I planned on calling this special series "Embrace the Suck". (An explanation of the phrase "embrace the suck" for those who are unfamiliar with it- basically, it means that this situation (fill in the blank with anything) sucks, but that's the way it is. Embrace it. Deal with it. Get over it. It's a military way of simply saying, "Yeah, it's not fun, so what? Put on your big girl pants.") I made a little graphic, labeled all the posts with it, and was ready to go. But after I did, I felt a little convicted. It just wasn't sitting right with me.
Once I thought about it, I realized that I didn't want that to be the focus of this week, or this time Sky is gone. I'm sure I'll have plenty of embracing the suck moments, but this overall time needs to be about more than just enduring. I'll be full time in school again, and it will be interesting to couple that with being the only one taking care of Millie and getting more and more pregnant. But I'm trying to sop looking at it as, "This is so hard, and I need to brace myself" and instead start thinking, "This is a lot- however, not only did all my guest bloggers get through similar or much harder things, but it's an opportunity for me to do well and trust God."
So, yes. Millie and I will doubtless spend some days in our pajamas. We will eat macaroni and cheese more than I care to imagine. If those things happen because I'm busy with school and taking care of her, it's okay. I don't want to look back on these days as something I struggled through every second, but as a challenge that I beat.

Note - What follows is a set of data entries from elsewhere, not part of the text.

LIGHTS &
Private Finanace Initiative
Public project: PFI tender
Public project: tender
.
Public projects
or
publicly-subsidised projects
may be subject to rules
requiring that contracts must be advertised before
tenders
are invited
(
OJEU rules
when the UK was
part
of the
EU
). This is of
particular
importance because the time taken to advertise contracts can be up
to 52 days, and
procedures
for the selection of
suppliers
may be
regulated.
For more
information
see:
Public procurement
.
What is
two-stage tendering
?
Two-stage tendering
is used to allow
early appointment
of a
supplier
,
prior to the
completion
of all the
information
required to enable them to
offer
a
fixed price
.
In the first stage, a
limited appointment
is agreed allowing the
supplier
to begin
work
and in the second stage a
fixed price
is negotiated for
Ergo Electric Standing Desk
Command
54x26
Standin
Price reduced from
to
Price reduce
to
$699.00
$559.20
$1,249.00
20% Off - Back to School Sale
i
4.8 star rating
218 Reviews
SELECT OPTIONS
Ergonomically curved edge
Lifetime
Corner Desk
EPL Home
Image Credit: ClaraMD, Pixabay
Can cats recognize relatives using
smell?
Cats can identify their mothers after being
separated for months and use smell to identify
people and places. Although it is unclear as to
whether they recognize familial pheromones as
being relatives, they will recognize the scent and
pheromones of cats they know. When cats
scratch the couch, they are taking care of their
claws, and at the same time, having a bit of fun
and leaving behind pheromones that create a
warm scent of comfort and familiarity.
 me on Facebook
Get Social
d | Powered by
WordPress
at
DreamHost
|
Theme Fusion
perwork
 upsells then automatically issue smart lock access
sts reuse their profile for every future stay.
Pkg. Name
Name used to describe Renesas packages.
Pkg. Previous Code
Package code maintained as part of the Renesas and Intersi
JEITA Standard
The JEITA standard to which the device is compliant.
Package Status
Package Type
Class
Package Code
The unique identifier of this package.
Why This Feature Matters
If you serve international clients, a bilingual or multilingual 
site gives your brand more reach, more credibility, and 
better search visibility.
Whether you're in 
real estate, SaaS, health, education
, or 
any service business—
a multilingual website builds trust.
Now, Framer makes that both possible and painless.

That's my goal- sad days, rough moments, and extreme exhaustion are likely to occur at some points of this journey- but the two of us will be just fine. And it's my hope that, if you ever find yourself in a similar circumstance due to the military or any other kind of separation, my guest bloggers may help inspire you to know you will be just fine, too.
3 kind comments from you:
You'll do great! It'll be sucky some days but that's life and like you said, it's okay :)
I BELIEVE IN YOOUUUUU!
One of the benefits of having lived a long time and/or of having been through tough times is that we have experience with getting through it and getting to the other side of it. You show good sense and courage by "girding your loins," so to speak, and starting off with the knowledge that tough times are inevitable; they may come at unexpected times, but they aren't really unexpected. You've set your determination to get through them with as much grace as possible and look forward to being on the other side of them. You're looking at it with expectations of good things happening, too. I think that helps a lot when we're facing something potentially tough. I'm no Pollyanna, but it just makes good sense to look for positives. Way to go! You're a wonderful woman! It takes maturity and character to find the good when the negatives are always so obvious. It's there. You all are in our prayers always.
You'll do awesome! The first days suck but it gets better.